I think the idea of irrevocable deals, with the devil or otherwise, are a really big problem, because where's the incentive to do right again? The idea of irredeemable is a devil trick to keep people on the downslide. And any potion addiction has consequences, yeah, but there must be ways of fighting them. Telling the other story is like telling to give up, and bugger that. Can always just stop doing the messed up things. And take the consequences.

... which are often a pretty big damn problem, but therein lies the tale.


So, adversaries:

Werewolf gangs. Using magic focused on their own bodies to boost strength. Like steroids, only more so. There's responsible and steady ways to do it, short burst abilities, but going too far for too long or deliberately boosting aggression leads to behaviour they might later regret. It's not a simple 'the wolf within' situation, it's that everyone has a wolf, even the ones that never switch shapes. Magically enhanced bodies could do damage that only magic could counter. Guns are as ever a bit of a problem. Shooting people, or blowing them up, tends to work real well... if and only if you consider dead people to be a solution. Dead people are the problem. Magic is the only way to save the wolves. And aimed right they can be great allies.

Vampire clubs. If blood converts to magical energy a Vampire could simply be a Mage who uses supporters who donate. Dangerous, though, so the conversion rate would have to be notably better than the simple fatigue donation... or have other benefits. What if using their blood ties them to the caster in more intimate ways? What if it's a way to see through their eyes, feel with their senses? Now that could be interesting. The Vampire would have supporters who live vicariously through them. Does that make them a leech? Well what are they giving back to their supporters? And what are they doing with all that magic? If it's all hedonism and beauty spells, is it worth it? But what if it's more about letting out your Hyde side... like the Blakes 7 episode where the whole planet watches through the eyes of two fighters, one of them about to die. All those donors feeling it as the Vampire goes to do things they'd never dare... and only the Vampire to take the consequences. Who is leeching on who?

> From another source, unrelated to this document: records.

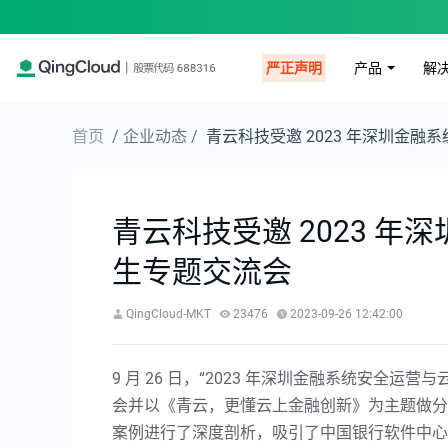
产品
解
严正声明
首页
/ 企业动态 /
青云科技受邀 2023 年深圳金
青云科技受邀 2023 
生专题交流会
QingCloud-MKT
23476
2023-09-26 12:42:00
9 月 26 日，“2023 年深圳金融系统安全
会并以《青云，更懂云上金融创新》为主题做分享
案例进行了深度剖析，吸引了中国银行软件中心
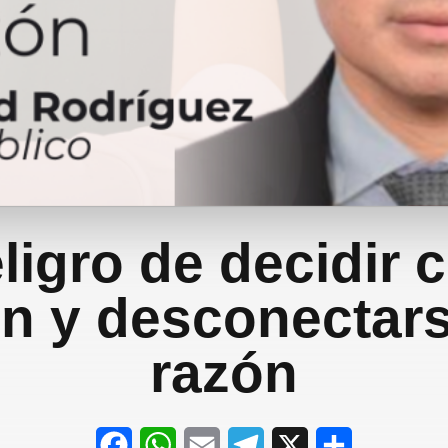
ligro de decidir 
n y desconectars
razón
F
W
E
T
X
S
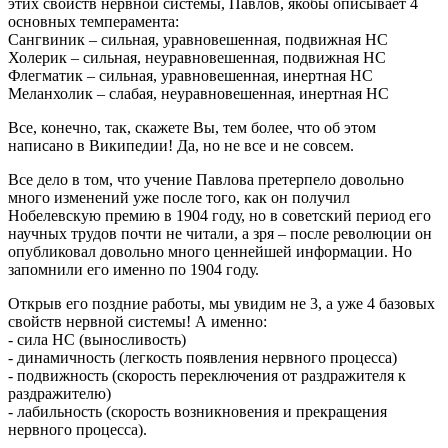
этих свойств нервной системы, Павлов, якобы описывает 4
основных темперамента:
Сангвиник – сильная, уравновешенная, подвижная НС
Холерик – сильная, неуравновешенная, подвижная НС
Флегматик – сильная, уравновешенная, инертная НС
Меланхолик – слабая, неуравновешенная, инертная НС
Все, конечно, так, скажете Вы, тем более, что об этом
написано в Википедии! Да, но не все и не совсем.
Все дело в том, что учение Павлова претерпело довольно
много изменений уже после того, как он получил
Нобелевскую премию в 1904 году, но в советский период его
научных трудов почти не читали, а зря – после революции он
опубликовал довольно много ценнейшей информации. Но
запомнили его именно по 1904 году.
Открыв его поздние работы, мы увидим не 3, а уже 4 базовых
свойств нервной системы! А именно:
- сила НС (выносливость)
- динамичность (легкость появления нервного процесса)
- подвижность (скорость переключения от раздражителя к
раздражителю)
- лабильность (скорость возникновения и прекращения
нервного процесса).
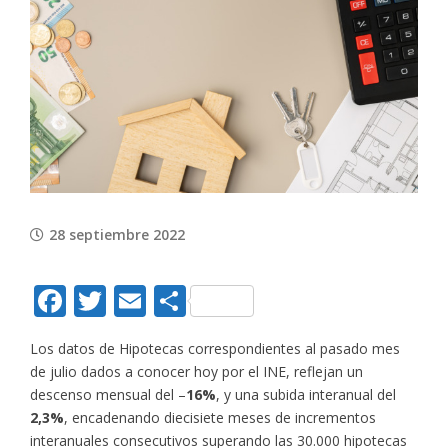
View
Larger
Image
28 septiembre 2022
Facebook
Twitter
Email
Compartir
Los datos de Hipotecas correspondientes al pasado mes
de julio dados a conocer hoy por el INE, reflejan un
descenso mensual del –
16%
, y una subida interanual del
2,3%
, encadenando diecisiete meses de incrementos
interanuales consecutivos superando las 30.000 hipotecas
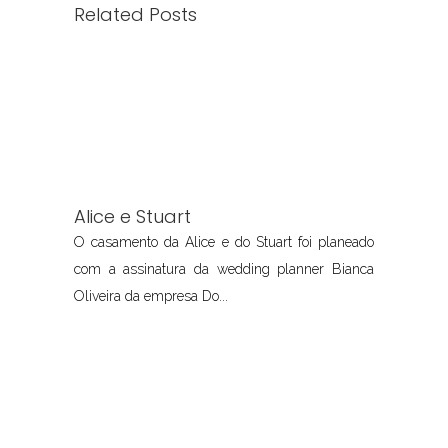
Related Posts
Alice e Stuart
O casamento da Alice e do Stuart foi planeado
com a assinatura da wedding planner Bianca
Oliveira da empresa Do...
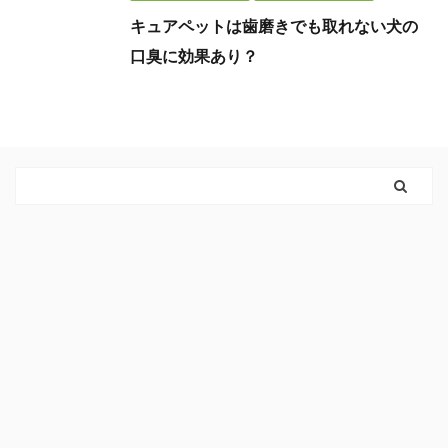
キュアペットは歯磨きでも取れない犬の
口臭に効果あり？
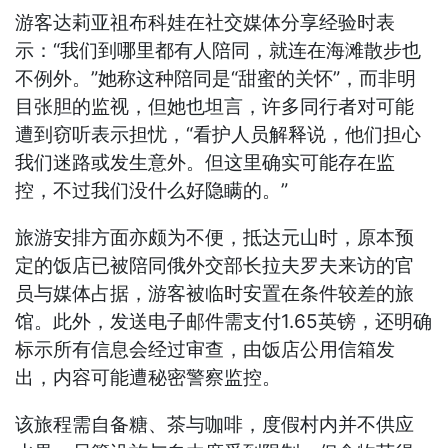
游客达莉亚祖布科娃在社交媒体分享经验时表
示：“我们到哪里都有人陪同，就连在海滩散步也
不例外。”她称这种陪同是“甜蜜的关怀”，而非明
目张胆的监视，但她也坦言，许多同行者对可能
遭到窃听表示担忧，“看护人员解释说，他们担心
我们迷路或发生意外。但这里确实可能存在监
控，不过我们没什么好隐瞒的。”
旅游安排方面亦颇为不便，抵达元山时，原本预
定的饭店已被陪同俄外交部长拉夫罗夫来访的官
员与媒体占据，游客被临时安置在条件较差的旅
馆。此外，发送电子邮件需支付1.65英镑，还明确
标示所有信息会经过审查，由饭店公用信箱发
出，内容可能遭秘密警察监控。
该旅程需自备糖、茶与咖啡，度假村内并不供应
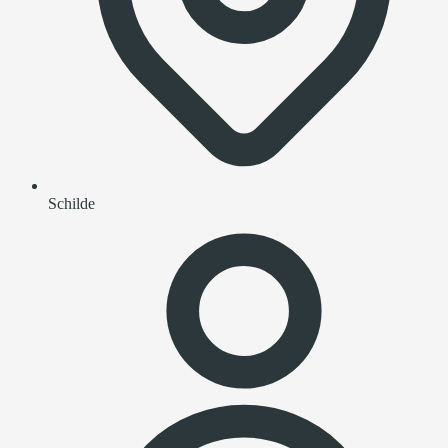
Schilde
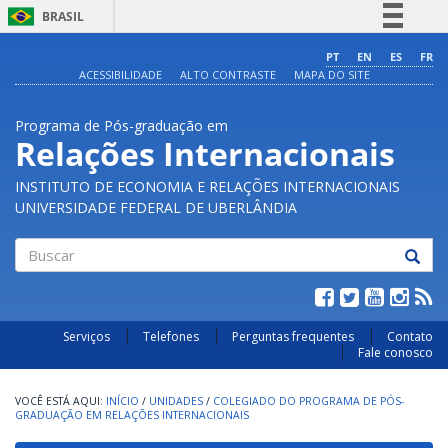
BRASIL
Simplifique!
PT
EN
ES
FR
ACESSIBILIDADE
ALTO CONTRASTE
MAPA DO SITE
Comunica BR
Participe
Programa de Pós-graduação em
Acesso à informação
Relações Internacionais
Legislação
INSTITUTO DE ECONOMIA E RELAÇÕES INTERNACIONAIS
Canais
UNIVERSIDADE FEDERAL DE UBERLÂNDIA
Buscar
Serviços
Telefones
Perguntas frequentes
Contato
Fale conosco
INÍCIO
/
UNIDADES
/
COLEGIADO DO PROGRAMA DE PÓS-
GRADUAÇÃO EM RELAÇÕES INTERNACIONAIS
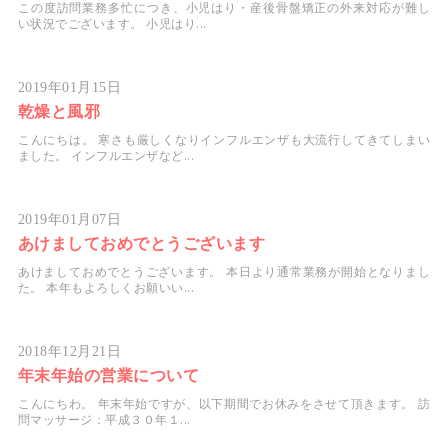
この度訪問業務多忙につき、小児はり・産後骨盤矯正の外来対応が難し
い状況でございます。 小児はり...
2019年01月15日
乾燥と風邪
こんにちは。 寒さも厳しくなりインフルエンザも大流行してきてしまい
ました。 インフルエンザなど...
2019年01月07日
あけましておめでとうございます
あけましておめでとうございます。 本日より通常業務が開始となりまし
た。 本年もよろしくお願いい...
2018年12月21日
年末年始の営業について
こんにちわ。 年末年始ですが、以下期間でお休みをさせて頂きます。 訪
問マッサージ：平成３０年１...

The Magic Factory. To be a Supporter in a spell you need to do repetetive actions and/or speak repetetive words... factory and call center anyone? To be a Supporter you don't need to know what you're doing... And any number of people can Support a spell. What could big business do, if they could get their employees together and a Focus to tap them? What's the ethics, if your employees don't know where their efforts lead? And would they care, as long as they got paid? So it's a boring repetitive kind of pointless and extra exhausting job... aka job, for short. So the boss uses their effort to keep healthy, wealthy and powerful. So what else is new?

Which bits need fighting, and how would you fight them?

It's the most interesting, but the hardest to focus. How do you bespell a corporation?




All these rules and types are not yet characters and plots. But I think you can get a lot of character and plot out of them.


If the government knows about magic, what do they do with it? How do you study it? Are there evening classes, or adult education courses, or degrees? What's the specialities? Does it do pretty much what technology does, only more so? If so, what's the point?

... yeah, once I get to 'what's the point' I need a really good answer before I can make story...


The point of course is that the existing power structures are arranged that way because certain groups have access to necessary resources and can block other groups.

Magic is new (magic is back, rediscovered, as in earlier posts).
Groups with magic have different requirements, different resources, accessed different ways.
That can change the order of thing, rearrange the gatekeepers, empower different groups.

Once it's settled out so there's a new powerful and some oppressed powerless then it's much less interesting, though with more defined where to aim the fights.

Trying to use a new sort of power to even things out with the older sorts, that's the point. And hopefully the fun.